Four chapters on Communist subversion in the United States from the time of the Russian Revolution to the 1950s drive home one of Flynn’s key themes, that the American Left only prospers when it grounds itself in American history and identity. The Communists enjoyed much success with their espionage programs, but as agents of an alien ideology, they never captured the hearts and minds of the American people.
Neither did the 1960s New Left, though it had greater success transforming American culture. Rage against the Vietnam conflict fueled the New Left, though until Nixon the war had only been prosecuted by liberals. “The original commitment in Vietnam was made by President Truman, a mainstream liberal,” Flynn quotes Students for a Democratic Society president Carl Oglesby reminding an antiwar march in 1965. “It was seconded by President Eisenhower, a moderate liberal. It was intensified by the late President Kennedy, a flaming liberal. Think of the men who now engineer that war…Bundy, McNamara, Rusk, Lodge, Goldberg, the President himself….They are all liberals.” The Vietnam era might well be considered the Left’s civil war.
The period abounded with ironies. The Student Nonviolent Coordinating Committee segued into the very violent Black Panthers. Students for a Democratic Society increasingly admired nondemocratic societies in North Vietnam, Cuba, and Communist China. Radicals who started out opposing the Vietnam War ended the decade by convening a “War Council” in Flint, Michigan and launching a terror-bombing campaign against their own countrymen — though the inept Weathermen, a violent offshoot of SDS, wound up detonating three of their own comrades instead.

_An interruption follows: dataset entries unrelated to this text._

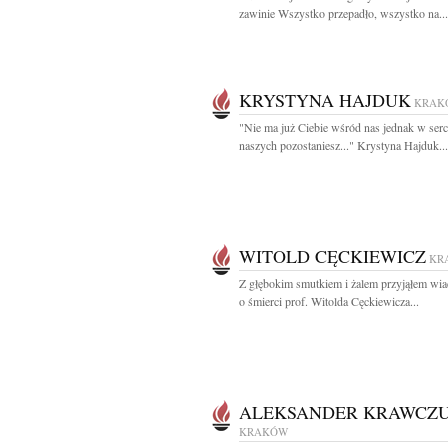
zawinie Wszystko przepadło, wszystko na...
KRYSTYNA HAJDUK
KRAK
"Nie ma już Ciebie wśród nas jednak w ser
naszych pozostaniesz..." Krystyna Hajduk...
WITOLD CĘCKIEWICZ
KR
Z głębokim smutkiem i żalem przyjąłem wi
o śmierci prof. Witolda Cęckiewicza...
ALEKSANDER KRAWCZ
KRAKÓW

COMING DOWN FROM the 1960s was a nightmare for the Left. Black Panthers Eldridge Cleaver and Huey Newton became addicted to crack, with Newton getting blown away by a dealer in 1989. Depressed and irrelevant, Abbie Hoffman, “the New Left’s clown prince,” killed himself with an overdose of barbiturates that same year. Not that all the ’60s radicals met with such fates, though: “Mark Rudd, Bernardine Dohrn, and Bill Ayers, three of the most visible Weathermen, landed faculty positions,” Flynn reminds us. Thousands of other ’60s leftists, and society at large, were not so lucky. “Only the most sentimental ex-hippie could fail to recognize the prices paid on the road to the new freedoms,” Flynn quotes ex-SDS president Todd Gitlin as saying. “The booming teenage pregnancy rate; the dread diseases that accompanied the surge in promiscuity; the damage done by drugs; the undermining of family commitment…” Those lessons went unlearned well into the 1980s, as homosexual-rights activists responded to the AIDS crisis by demanding that gay bathhouses not be shut down and the Lambda Defense Fund and National Gay Task Force sued to prevent the release of the first AIDS test in 1985.
“Nobody learns,” an older and disillusioned Carl Oglesby tells Flynn. “Nobody learns anything from anybody. All the mistakes that are made have to be made all over again, in a new key, in a new tempo. What can I say?” As elegantly written and compelling as it is, the greatest virtue of A Conservative History of the American Life is that it may prove Oglesby wrong by allowing the Right to learn from the Left’s mistakes, so that the country does not have to repeat them.